|
|
|
「命を抱く」 |
立教女学院高等学校 二年 安藤 瑠衣 |
熱くて重く、ミルクの匂いがした。
私は、高校のボランティアグループに入っている。その活動として、月に一度、近くの保育園へお手伝いをしに行っている。
園内での活動場所を決めるとき、私はいつも二歳から四歳の子の教室に立候補していた。一歳に満たない赤ちゃんの教室があることは知っていた。だけど行こうとはしなかった。
ある日の活動中、ひょんなことから幼児教室から乳児教室へ行くよう保母さんに言われた。すごく怖かった。弟や妹もいず、これまで赤ちゃんという存在に触れたことのなかった私は、楽しみ、不安という気持ちよりも先に、怖いという気持ちがあった。赤ちゃんにまつわるトラウマもなければ、脅威に感じているというわけでもない。ただ、未知の存在でありすぎたのだ。

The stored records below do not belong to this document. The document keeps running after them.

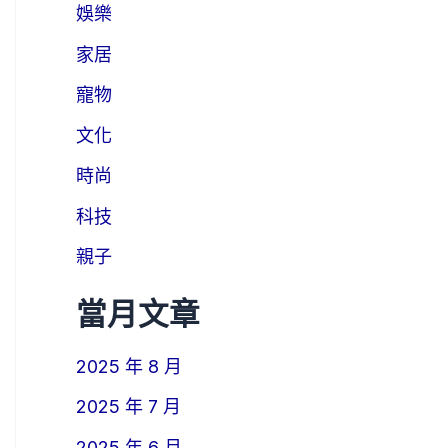
娛樂
家居
寵物
文化
時尚
科技
親子
當月文章
2025 年 8 月
2025 年 7 月
2025 年 6 月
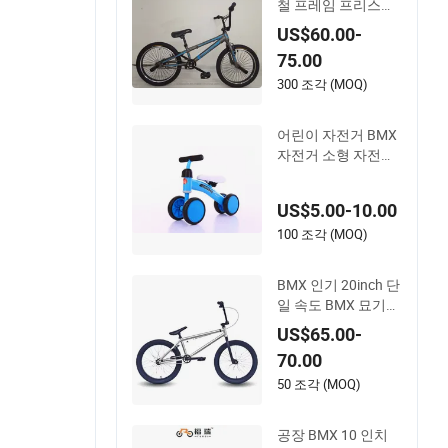
철 프레임 프리스타
일 BMX OEM
US$60.00-
75.00
300 조각 (MOQ)
어린이 자전거 BMX
자전거 소형 자전거
4 바퀴
US$5.00-10.00
100 조각 (MOQ)
BMX 인기 20inch 단
일 속도 BMX 묘기
자전거 BMX 프리스
US$65.00-
타일 MTB
70.00
50 조각 (MOQ)
공장 BMX 10 인치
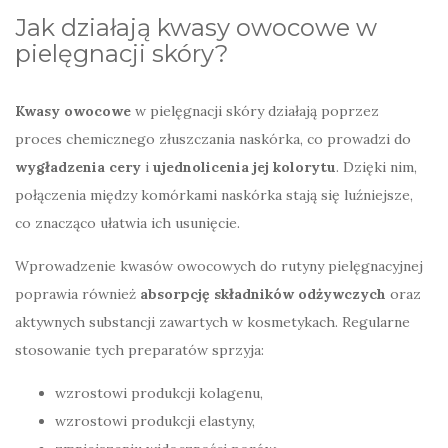
Jak działają kwasy owocowe w
pielęgnacji skóry?
Kwasy owocowe
w pielęgnacji skóry działają poprzez
proces chemicznego złuszczania naskórka, co prowadzi do
wygładzenia cery
i
ujednolicenia jej kolorytu
. Dzięki nim,
połączenia między komórkami naskórka stają się luźniejsze,
co znacząco ułatwia ich usunięcie.
Wprowadzenie kwasów owocowych do rutyny pielęgnacyjnej
poprawia również
absorpcję składników odżywczych
oraz
aktywnych substancji zawartych w kosmetykach. Regularne
stosowanie tych preparatów sprzyja:
wzrostowi produkcji kolagenu,
wzrostowi produkcji elastyny,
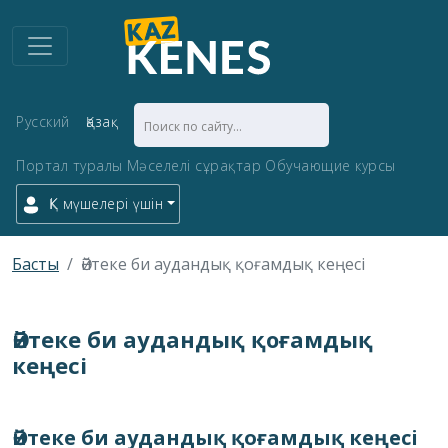
Русский
Қазақ
Портал туралы
Мәселелі сұрақтар
Обучающие курсы
ҚК мүшелері үшін
Басты
Әйтеке би аудандық қоғамдық кеңесі
Әйтеке би аудандық қоғамдық
кеңесі
Әйтеке би аудандық қоғамдық кеңесі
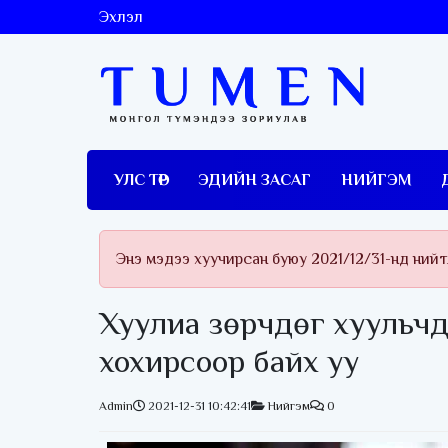
Эхлэл
УЛС ТӨР
ЭДИЙН ЗАСАГ
НИЙГЭМ
Энэ мэдээ хуучирсан буюу 2021/12/31-нд ний
Хуулиа зөрчдөг хуульчд
хохирсоор байх уу
Admin
2021-12-31 10:42:41
Нийгэм
0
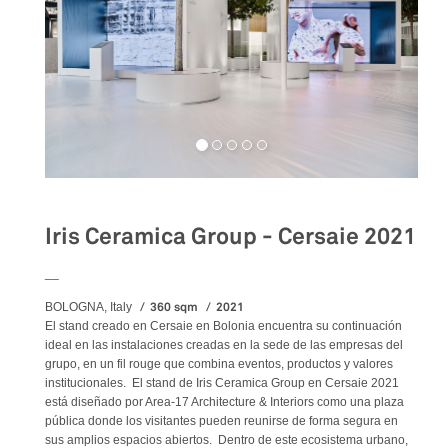
Iris Ceramica Group - Cersaie 2021
__
360 sqm
2021
BOLOGNA, Italy
El stand creado en Cersaie en Bolonia encuentra su continuación
ideal en las instalaciones creadas en la sede de las empresas del
grupo, en un fil rouge que combina eventos, productos y valores
institucionales. El stand de Iris Ceramica Group en Cersaie 2021
está diseñado por Area-17 Architecture & Interiors como una plaza
pública donde los visitantes pueden reunirse de forma segura en
sus amplios espacios abiertos. Dentro de este ecosistema urbano,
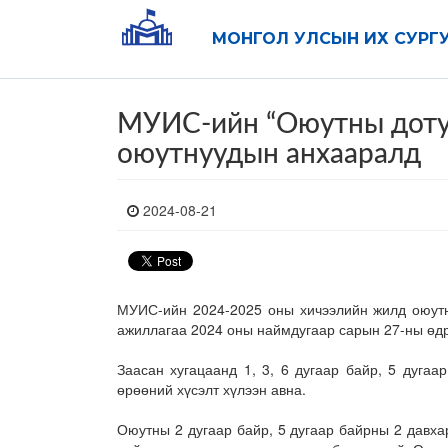
МОНГОЛ УЛСЫН ИХ СУРГ
МУИС-ийн “Оюутны дотуу
оюутнуудын анхааралд
2024-08-21
МУИС-ийн 2024-2025 оны хичээлийн жилд оюутны
ажиллагаа 2024 оны наймдугаар сарын 27-ны өдр
Заасан хугацаанд 1, 3, 6 дугаар байр, 5 дугаа
өрөөний хүсэлт хүлээн авна.
Оюутны 2 дугаар байр, 5 дугаар байрны 2 давха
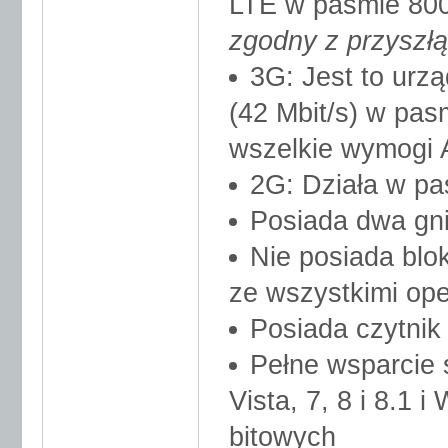
LTE w paśmie 800
zgodny z przyszłą
3G: Jest to urz
(42 Mbit/s) w pa
wszelkie wymogi 
2G: Działa w p
Posiada dwa gn
Nie posiada blok
ze wszystkimi ope
Posiada czytnik
Pełne wsparcie
Vista, 7, 8 i 8.1 
bitowych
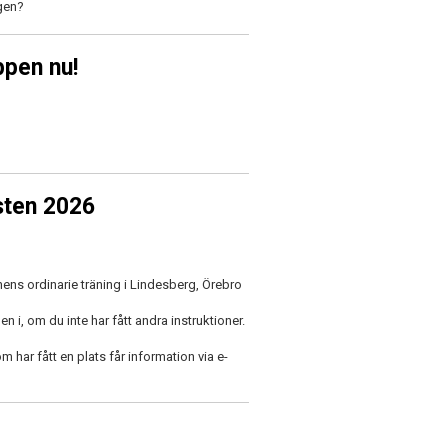
ngen?
ppen nu!
sten 2026
nens ordinarie träning i Lindesberg, Örebro
i, om du inte har fått andra instruktioner.
 har fått en plats får information via e-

教室に行くと、赤ちゃんたちは寝ていた。そのうちの一人を見ることになり、寝顔を見つめていた。すると突然、寝ていた赤ちゃんが目を開け、私の顔を見るなり泣き出したのだ。私はどうすることもできず、唖然としてただ立ち尽くしていた。保母さんがあやし、赤ちゃんが泣きやむと、「抱いてみて」と言われた。「できません」と言いながらもぎこちなく赤ちゃんを抱く私。今にも泣き出しそうな顔で私を見つめる赤ちゃん。
熱くて重く、ミルクの匂いがした。
生きている、と思った。抱いている私が汗ばむ程熱く、どっしりとした命の重さを感じた。名前を呼ぶと笑顔で応え、その手は何かをつかもうとしている。私は言いようのない感動を覚えた。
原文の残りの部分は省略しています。